Restate the material below word for word, from its first line to its last.

### RECORDS
|---|

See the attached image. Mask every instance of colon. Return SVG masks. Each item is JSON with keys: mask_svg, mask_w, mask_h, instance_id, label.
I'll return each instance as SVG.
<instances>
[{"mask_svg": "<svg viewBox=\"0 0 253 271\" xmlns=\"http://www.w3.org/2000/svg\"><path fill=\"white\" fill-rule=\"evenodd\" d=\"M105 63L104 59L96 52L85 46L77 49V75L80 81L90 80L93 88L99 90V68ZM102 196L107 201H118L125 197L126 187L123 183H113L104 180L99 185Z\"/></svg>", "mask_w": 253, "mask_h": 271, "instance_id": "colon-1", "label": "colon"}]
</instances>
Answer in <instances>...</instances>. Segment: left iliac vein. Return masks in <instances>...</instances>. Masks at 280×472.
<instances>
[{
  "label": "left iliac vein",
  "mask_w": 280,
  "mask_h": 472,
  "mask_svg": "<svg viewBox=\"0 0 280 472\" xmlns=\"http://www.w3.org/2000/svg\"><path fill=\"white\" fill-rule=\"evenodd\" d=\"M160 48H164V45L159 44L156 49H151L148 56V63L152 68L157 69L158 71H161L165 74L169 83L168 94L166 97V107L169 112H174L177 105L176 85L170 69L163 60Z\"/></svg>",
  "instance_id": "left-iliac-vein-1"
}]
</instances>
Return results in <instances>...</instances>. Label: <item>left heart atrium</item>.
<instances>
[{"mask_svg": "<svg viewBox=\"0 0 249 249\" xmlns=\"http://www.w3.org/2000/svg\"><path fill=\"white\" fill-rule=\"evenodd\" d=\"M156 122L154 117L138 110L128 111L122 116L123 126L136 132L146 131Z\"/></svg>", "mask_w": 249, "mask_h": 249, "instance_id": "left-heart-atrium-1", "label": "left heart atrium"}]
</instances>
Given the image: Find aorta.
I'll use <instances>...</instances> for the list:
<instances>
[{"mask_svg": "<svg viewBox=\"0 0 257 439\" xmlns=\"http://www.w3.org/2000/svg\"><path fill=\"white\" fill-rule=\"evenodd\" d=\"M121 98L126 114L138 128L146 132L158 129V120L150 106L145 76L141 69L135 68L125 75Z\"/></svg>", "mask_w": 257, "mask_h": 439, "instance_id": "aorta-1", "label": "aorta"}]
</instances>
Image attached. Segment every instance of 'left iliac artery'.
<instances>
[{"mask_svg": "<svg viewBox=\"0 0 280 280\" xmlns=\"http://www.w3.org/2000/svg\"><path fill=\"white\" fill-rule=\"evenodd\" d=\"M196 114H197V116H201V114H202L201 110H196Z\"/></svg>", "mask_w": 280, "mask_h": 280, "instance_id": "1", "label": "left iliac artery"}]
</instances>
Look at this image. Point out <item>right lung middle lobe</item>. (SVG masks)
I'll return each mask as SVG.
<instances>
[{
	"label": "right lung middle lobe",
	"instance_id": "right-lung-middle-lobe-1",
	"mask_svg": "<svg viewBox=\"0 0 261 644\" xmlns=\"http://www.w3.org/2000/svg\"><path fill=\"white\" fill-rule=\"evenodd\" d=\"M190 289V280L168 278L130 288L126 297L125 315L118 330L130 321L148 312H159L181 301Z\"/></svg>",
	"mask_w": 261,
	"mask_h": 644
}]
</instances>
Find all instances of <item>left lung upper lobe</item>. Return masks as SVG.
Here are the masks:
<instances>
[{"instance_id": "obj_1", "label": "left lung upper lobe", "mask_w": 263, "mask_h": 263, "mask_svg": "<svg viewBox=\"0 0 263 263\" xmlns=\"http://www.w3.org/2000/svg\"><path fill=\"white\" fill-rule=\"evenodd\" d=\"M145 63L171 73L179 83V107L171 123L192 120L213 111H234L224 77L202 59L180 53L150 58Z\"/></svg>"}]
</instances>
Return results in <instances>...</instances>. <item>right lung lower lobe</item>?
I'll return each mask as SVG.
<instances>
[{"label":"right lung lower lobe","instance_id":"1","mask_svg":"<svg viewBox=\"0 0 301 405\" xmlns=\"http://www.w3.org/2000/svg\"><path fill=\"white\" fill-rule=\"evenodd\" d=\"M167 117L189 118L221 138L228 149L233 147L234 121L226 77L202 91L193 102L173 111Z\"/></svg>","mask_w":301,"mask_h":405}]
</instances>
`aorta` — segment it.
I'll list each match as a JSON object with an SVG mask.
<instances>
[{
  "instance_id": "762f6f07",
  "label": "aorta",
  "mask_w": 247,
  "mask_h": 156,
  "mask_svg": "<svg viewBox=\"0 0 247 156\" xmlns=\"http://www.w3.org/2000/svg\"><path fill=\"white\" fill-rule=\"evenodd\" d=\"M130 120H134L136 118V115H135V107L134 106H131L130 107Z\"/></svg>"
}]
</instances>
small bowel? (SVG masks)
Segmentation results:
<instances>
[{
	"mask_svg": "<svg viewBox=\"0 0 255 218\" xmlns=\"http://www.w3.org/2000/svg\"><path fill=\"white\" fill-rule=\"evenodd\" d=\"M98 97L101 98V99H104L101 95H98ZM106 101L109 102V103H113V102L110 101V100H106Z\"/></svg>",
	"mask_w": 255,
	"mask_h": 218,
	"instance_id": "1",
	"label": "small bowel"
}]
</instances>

|---|

### RESULT FOR THIS EXERCISE
See the attached image. Mask every instance of colon. Return SVG masks. Each item is JSON with keys: mask_svg, mask_w, mask_h, instance_id, label.
I'll return each instance as SVG.
<instances>
[{"mask_svg": "<svg viewBox=\"0 0 253 271\" xmlns=\"http://www.w3.org/2000/svg\"><path fill=\"white\" fill-rule=\"evenodd\" d=\"M105 63L104 59L96 52L85 46L77 49V75L80 81L90 80L93 88L99 90V68ZM102 196L107 201H118L125 197L126 187L123 183H113L104 180L99 185Z\"/></svg>", "mask_w": 253, "mask_h": 271, "instance_id": "colon-1", "label": "colon"}]
</instances>
Answer in <instances>...</instances>. Segment: left iliac vein. Return masks in <instances>...</instances>. Masks at 280×472.
<instances>
[{
  "label": "left iliac vein",
  "mask_w": 280,
  "mask_h": 472,
  "mask_svg": "<svg viewBox=\"0 0 280 472\" xmlns=\"http://www.w3.org/2000/svg\"><path fill=\"white\" fill-rule=\"evenodd\" d=\"M160 48H164V45L159 44L156 49H151L148 56V63L152 68L157 69L158 71H161L165 74L169 83L168 94L166 97V107L169 112H174L177 105L176 85L170 69L163 60Z\"/></svg>",
  "instance_id": "left-iliac-vein-1"
}]
</instances>
Return results in <instances>...</instances>. Label: <item>left heart atrium</item>.
<instances>
[{"mask_svg": "<svg viewBox=\"0 0 249 249\" xmlns=\"http://www.w3.org/2000/svg\"><path fill=\"white\" fill-rule=\"evenodd\" d=\"M156 122L154 117L138 110L128 111L122 116L123 126L136 132L146 131Z\"/></svg>", "mask_w": 249, "mask_h": 249, "instance_id": "left-heart-atrium-1", "label": "left heart atrium"}]
</instances>
Given the image: Find aorta.
I'll use <instances>...</instances> for the list:
<instances>
[{"mask_svg": "<svg viewBox=\"0 0 257 439\" xmlns=\"http://www.w3.org/2000/svg\"><path fill=\"white\" fill-rule=\"evenodd\" d=\"M121 98L126 114L138 128L146 132L158 129V120L150 106L145 76L141 69L135 68L125 75Z\"/></svg>", "mask_w": 257, "mask_h": 439, "instance_id": "aorta-1", "label": "aorta"}]
</instances>
Image attached. Segment every instance of 'left iliac artery'.
<instances>
[{"mask_svg": "<svg viewBox=\"0 0 280 280\" xmlns=\"http://www.w3.org/2000/svg\"><path fill=\"white\" fill-rule=\"evenodd\" d=\"M196 114H197V116H201V114H202L201 110H196Z\"/></svg>", "mask_w": 280, "mask_h": 280, "instance_id": "1", "label": "left iliac artery"}]
</instances>
Look at this image. Point out <item>right lung middle lobe</item>. (SVG masks)
I'll return each mask as SVG.
<instances>
[{
	"label": "right lung middle lobe",
	"instance_id": "right-lung-middle-lobe-1",
	"mask_svg": "<svg viewBox=\"0 0 261 644\" xmlns=\"http://www.w3.org/2000/svg\"><path fill=\"white\" fill-rule=\"evenodd\" d=\"M190 289V280L168 278L130 288L126 297L125 315L118 330L130 321L148 312H159L181 301Z\"/></svg>",
	"mask_w": 261,
	"mask_h": 644
}]
</instances>
Find all instances of <item>left lung upper lobe</item>. Return masks as SVG.
Here are the masks:
<instances>
[{"instance_id": "obj_1", "label": "left lung upper lobe", "mask_w": 263, "mask_h": 263, "mask_svg": "<svg viewBox=\"0 0 263 263\" xmlns=\"http://www.w3.org/2000/svg\"><path fill=\"white\" fill-rule=\"evenodd\" d=\"M145 63L171 73L179 83V107L171 123L192 120L213 111H234L224 77L202 59L180 53L150 58Z\"/></svg>"}]
</instances>
Return results in <instances>...</instances>. <item>right lung lower lobe</item>?
I'll return each mask as SVG.
<instances>
[{"label":"right lung lower lobe","instance_id":"1","mask_svg":"<svg viewBox=\"0 0 301 405\" xmlns=\"http://www.w3.org/2000/svg\"><path fill=\"white\" fill-rule=\"evenodd\" d=\"M167 117L189 118L221 138L228 149L233 147L234 121L226 77L202 91L193 102L173 111Z\"/></svg>","mask_w":301,"mask_h":405}]
</instances>
`aorta` — segment it.
I'll list each match as a JSON object with an SVG mask.
<instances>
[{
  "instance_id": "762f6f07",
  "label": "aorta",
  "mask_w": 247,
  "mask_h": 156,
  "mask_svg": "<svg viewBox=\"0 0 247 156\" xmlns=\"http://www.w3.org/2000/svg\"><path fill=\"white\" fill-rule=\"evenodd\" d=\"M130 120H134L136 118V115H135V107L134 106H131L130 107Z\"/></svg>"
}]
</instances>
small bowel? (SVG masks)
Segmentation results:
<instances>
[{
	"mask_svg": "<svg viewBox=\"0 0 255 218\" xmlns=\"http://www.w3.org/2000/svg\"><path fill=\"white\" fill-rule=\"evenodd\" d=\"M98 97L101 98V99H104L101 95H98ZM106 101L109 102V103H113V102L110 101V100H106Z\"/></svg>",
	"mask_w": 255,
	"mask_h": 218,
	"instance_id": "1",
	"label": "small bowel"
}]
</instances>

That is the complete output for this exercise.